Конечно, и в прошлом редакторов просили рассчитать примерный объем продаж книг, предлагаемых ими к изданию. Но, разумеется, эти расчеты, на которых сказывалась преданность редактора идеям книги, часто оказывались неточны, так что вопросы тиражей постепенно стали вотчиной отдела продаж. В наше время величина тиража обычно определяется в соответствии со спросом на предыдущую книгу того же автора. Это поневоле ведет к эстетическому и политическому консерватизму в отборе: новая идея по определению еще не имеет статуса.

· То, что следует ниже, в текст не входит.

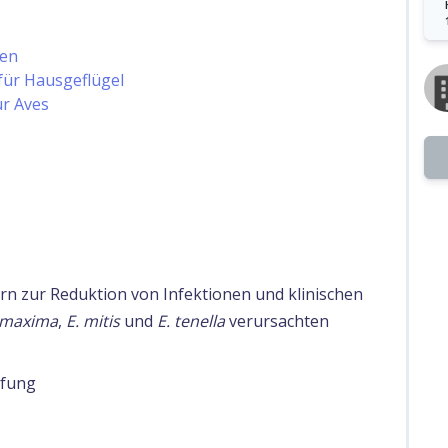
ten
für Hausgeflügel
ür Aves
rn zur Reduktion von Infektionen und klinischen
 maxima
,
E. mitis
und
E. tenella
verursachten
pfung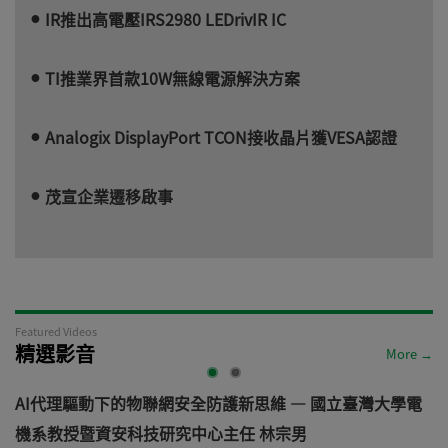
IR推出高電壓IRS2980 LEDrivIR IC
TI推業界首款10W無線電源解決方案
Analogix DisplayPort TCON接收晶片獲VESA認證
茂宣企業遷移啟事
Featured Videos
精選影音
More →
AI代理驅動下的物聯網安全防護新思維 — 國立臺灣大學電
機系教授暨資安科技研究中心主任 林宗男
道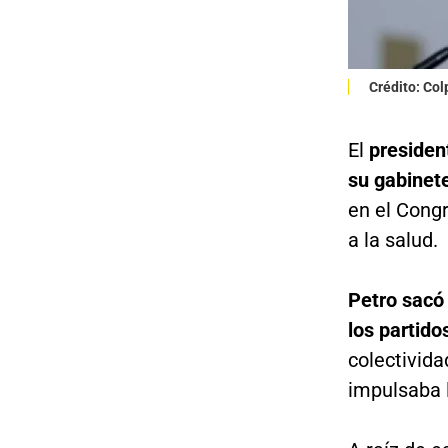
Crédito: Co
El
presiden
su gabinete
en el Congr
a la salud.
Petro sacó 
los partido
colectivid
impulsaba 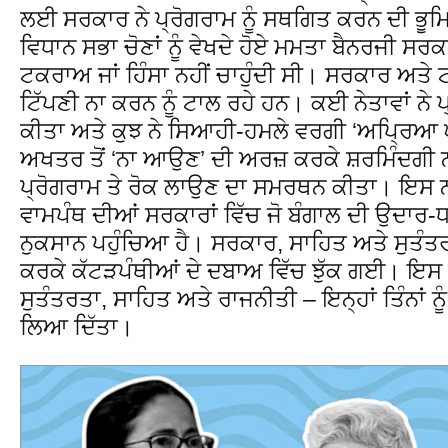
ਲਈ ਸਰਕਾਰ ਨੇ ਪ੍ਰੋਗਰਾਮ ਨੂੰ ਸਥਗਿਤ ਕਰਨ ਦੀ ਭੂ
ਵਿਧਾਨ ਸਭਾ ਚੋਣਾਂ ਨੂੰ ਵੇਖਦੇ ਹੋਏ ਮਮਤਾ ਬੈਨਰਜੀ ਸ
ਟਕਰਾਅ ਜਾਂ ਹਿੰਸਾ ਨਹੀਂ ਚਾਹੁੰਦੀ ਸੀ। ਸਰਕਾਰ ਅਤੇ
ਟਿੱਪਣੀ ਨਾ ਕਰਨ ਨੂੰ ਟਾਲ ਰਹੇ ਹਨ। ਕਈ ਨੇਤਾਵਾਂ ਨੇ
ਕੀਤਾ ਅਤੇ ਕੁਝ ਨੇ ਸਿਆਹੀ-ਹਮਲੇ ਵਰਗੀ ‘ਅਪ੍ਰਿਆ ਘ
ਅਖਤਰ ਤੋਂ ‘ਨਾ ਆਉਣ’ ਦੀ ਅਰਜ਼ ਕਰਕੇ ਸ਼ਰਮਿੰਦਗ
ਪ੍ਰੋਗਰਾਮ ਤੇ ਰੋਕ ਲਾਉਣ ਦਾ ਸਮਰਥਨ ਕੀਤਾ। ਇਸ 
ਵਾਮਪੰਥ ਦੀਆਂ ਸਰਕਾਰਾਂ ਵਿੱਚ ਜੋ ਬੰਗਾਲ ਦੀ ਉਦਾਰ-
ਨੁਕਸਾਨ ਪਹੁੰਚਿਆ ਹੈ। ਸਰਕਾਰ, ਸਾਹਿਤ ਅਤੇ ਸੁਤੰਤਰਤ
ਕਰਕੇ ਕੱਟੜਪੰਥੀਆਂ ਦੇ ਦਬਾਅ ਵਿੱਚ ਝੁੱਕ ਗਈ। ਇਸ
ਸੁਤੰਤਰਤਾ, ਸਾਹਿਤ ਅਤੇ ਰਾਜਨੀਤੀ – ਇਨ੍ਹਾਂ ਤਿੰਨਾਂ ਨੂ
ਲਿਆ ਦਿੱਤਾ।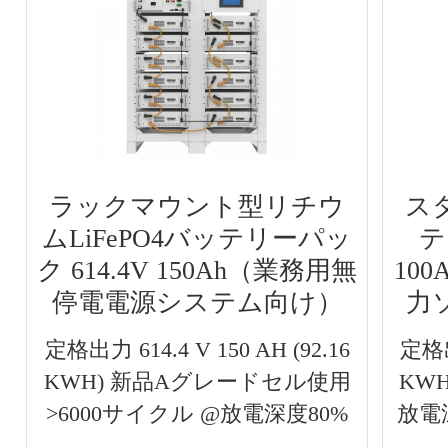
ラックマウント型リチウ
ス
ムLiFePO4バッテリーパッ
テ
ク 614.4V 150Ah（業務用無
10
停電電源システム向け）
力
定格出力 614.4 V 150 AH (92.16
定格出力
KWH) 新品Aグレードセル使用
KW
>6000サイクル @放電深度80%
放電深
...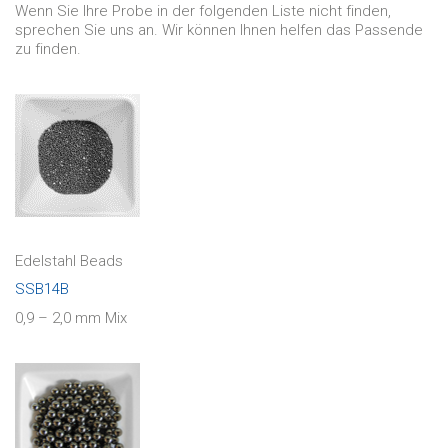
Wenn Sie Ihre Probe in der folgenden Liste nicht finden,
sprechen Sie uns an. Wir können Ihnen helfen das Passende
zu finden.
Edelstahl Beads
SSB14B
0,9 – 2,0 mm Mix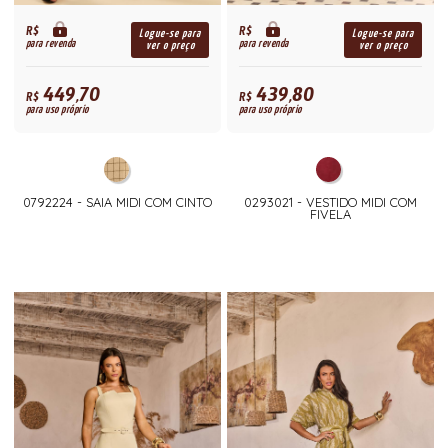
R$
R$
Logue-se para
Logue-se para
para revenda
para revenda
ver o preço
ver o preço
449,70
439,80
R$
R$
para uso próprio
para uso próprio
0792224 - SAIA MIDI COM CINTO
0293021 - VESTIDO MIDI COM
FIVELA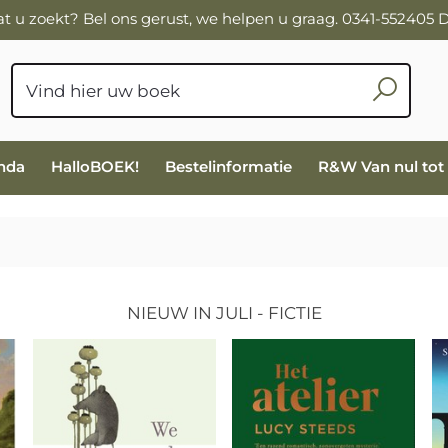
wat u zoekt? Bel ons gerust, we helpen u graag. 0341-552405
nda
HalloBOEK!
Bestelinformatie
R&W Van nul tot
NIEUW IN JULI - FICTIE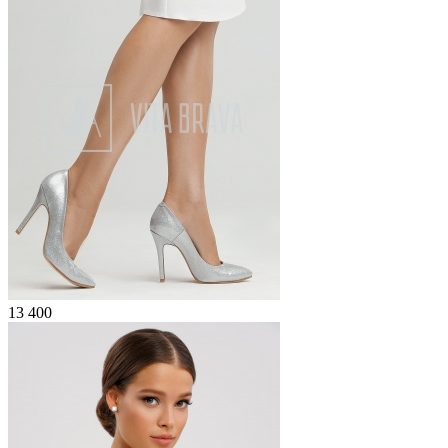
13 400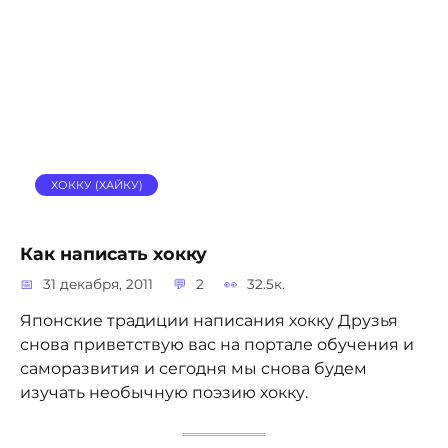
ХОККУ (ХАЙКУ)
Как написать хокку
31 декабря, 2011
2
32.5к.
Японские традиции написания хокку Друзья
снова приветствую вас на портале обучения и
саморазвития и сегодня мы снова будем
изучать необычную поэзию хокку.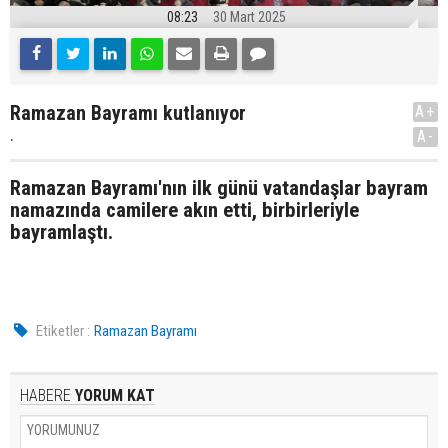
08:23
30 Mart 2025
Ramazan Bayramı kutlanıyor
A+
.
A-
Ramazan Bayramı'nın ilk günü vatandaşlar bayram
namazında camilere akın etti, birbirleriyle
bayramlaştı.
Etiketler :
Ramazan Bayramı
HABERE
YORUM KAT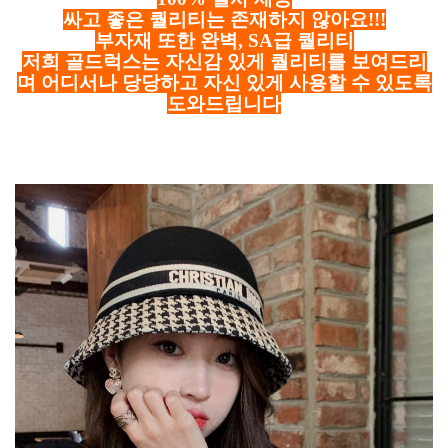
싸고 좋은 퀄리티는 존재하지 않아요!!!
부자재 또한 완벽, SA급 퀄리티
저희 골드럭스는 자신감 있게 퀄리티를 보여드리
며 어디서나 당당하고 자신 있게 사용할 수 있도록
도와드립니다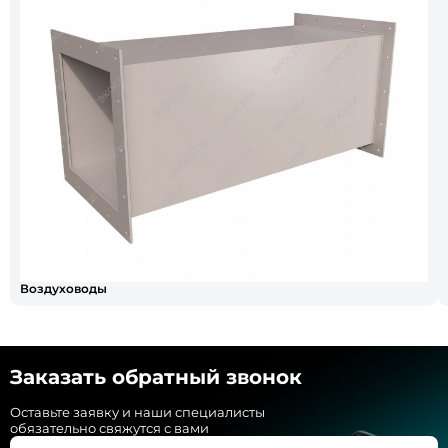
Воздуховоды
Заказать обратный звонок
Оставьте заявку и наши специалисты
обязательно свяжутся с вами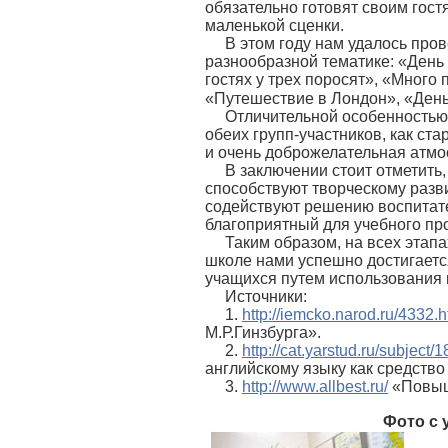
обязательно готовят своим гост
маленькой сценки.
В этом году нам удалось про
разнообразной тематике: «День
гостях у трех поросят», «Много
«Путешествие в Лондон», «День
Отличительной особенностью 
обеих групп-участников, как ст
и очень доброжелательная атмо
В заключении стоит отметить
способствуют творческому разви
содействуют решению воспитат
благоприятный для учебного пр
Таким образом, на всех этап
школе нами успешно достигаетс
учащихся путем использования 
Источники:
1.
http://iemcko.narod.ru/4332.h
М.Р.Гинзбурга».
2.
http://cat.yarstud.ru/subject
английскому языку как средств
3.
http://www.allbest.ru/
«Повыше
Фото с 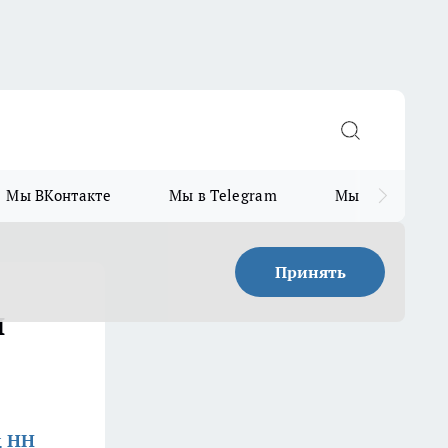
Мы ВКонтакте
Мы в Telegram
Мы в MAX
Принять
и
д НН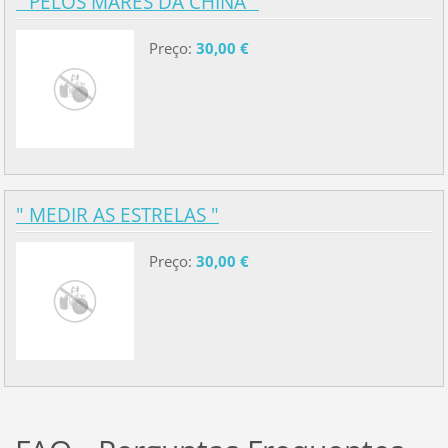
" PELOS MARES DA CHINA "
Preço:
30,00 €
" MEDIR AS ESTRELAS "
Preço:
30,00 €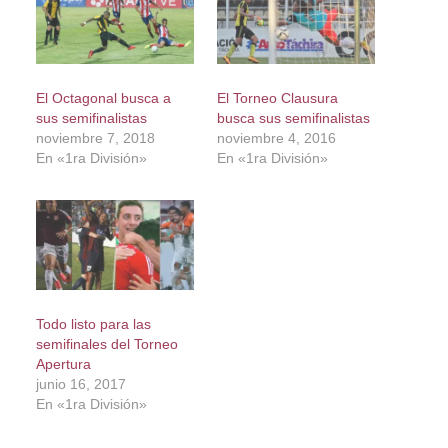
El Octagonal busca a
El Torneo Clausura
sus semifinalistas
busca sus semifinalistas
noviembre 7, 2018
noviembre 4, 2016
En «1ra División»
En «1ra División»
Todo listo para las
semifinales del Torneo
Apertura
junio 16, 2017
En «1ra División»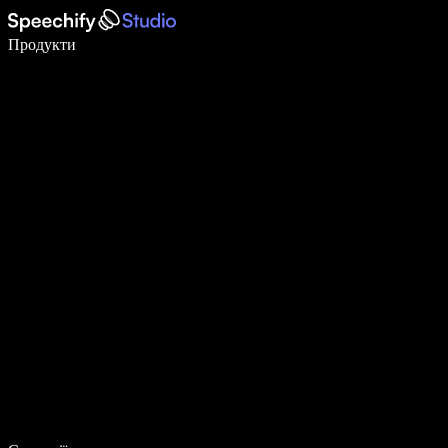
Пишіть у 5 разів швидше за допомогою голосового введення
Продукти
Дізнатися більше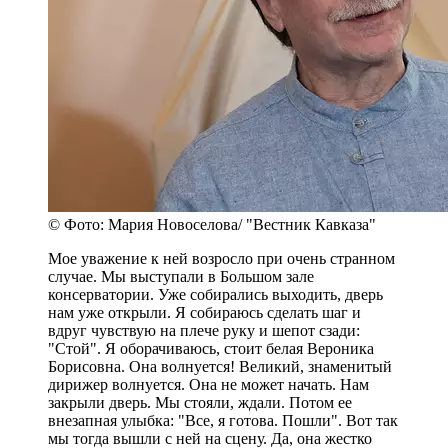
© Фото: Мария Новоселова/ "Вестник Кавказа"
Мое уважение к ней возросло при очень странном
случае. Мы выступали в Большом зале
консерватории. Уже собирались выходить, дверь
нам уже открыли. Я собираюсь сделать шаг и
вдруг чувствую на плече руку и шепот сзади:
"Стой". Я оборачиваюсь, стоит белая Вероника
Борисовна. Она волнуется! Великий, знаменитый
дирижер волнуется. Она не может начать. Нам
закрыли дверь. Мы стояли, ждали. Потом ее
внезапная улыбка: "Все, я готова. Пошли". Вот так
мы тогда вышли с ней на сцену. Да, она жестко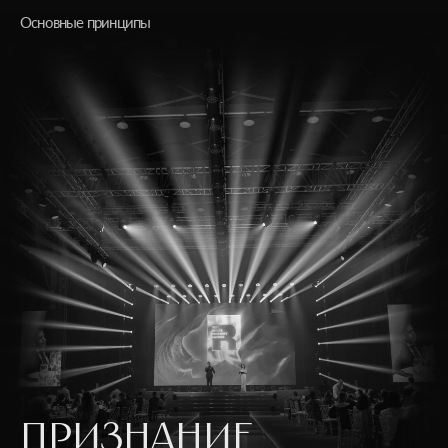
Основные принципы
ПРИЗНАНИЕ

Редакторы по самоочевидным причинам неохотно рассказывают о том, что испытывают давление со стороны финансистов. Заговор молчания нарушил разве что Марти Эшер в интервью для книги Дженис Рэдуэй «Чувство книги». Тогда, в 1990 году Эшер работал в книжном клубе «Бук-оф-зе-манс», а теперь возглавляет «Винтидж». Итак, Эшер сказал: «Когда речь идет о вашем слиянии с крупной корпорацией, новые хозяева интересуются уровнем прибыли… Некоторые просто беспощадны, ну знаете “то, что не приносит денег, нам ни к чему”. Конечно, следуя такой логике, вы отвергли бы, наверно, половину самых успешных книг всех времен и народов, поскольку успех приходит не сразу, а ждать никто не любит… В издательстве, где я работал раньше, если вы не могли распродать 50 тысяч экземпляров, никто и браться за такую книгу не хотел. Дескать, с ней просто не стоит возиться. Теперь на массовом рынке речь идет уже о 100 тысячах экземпляров».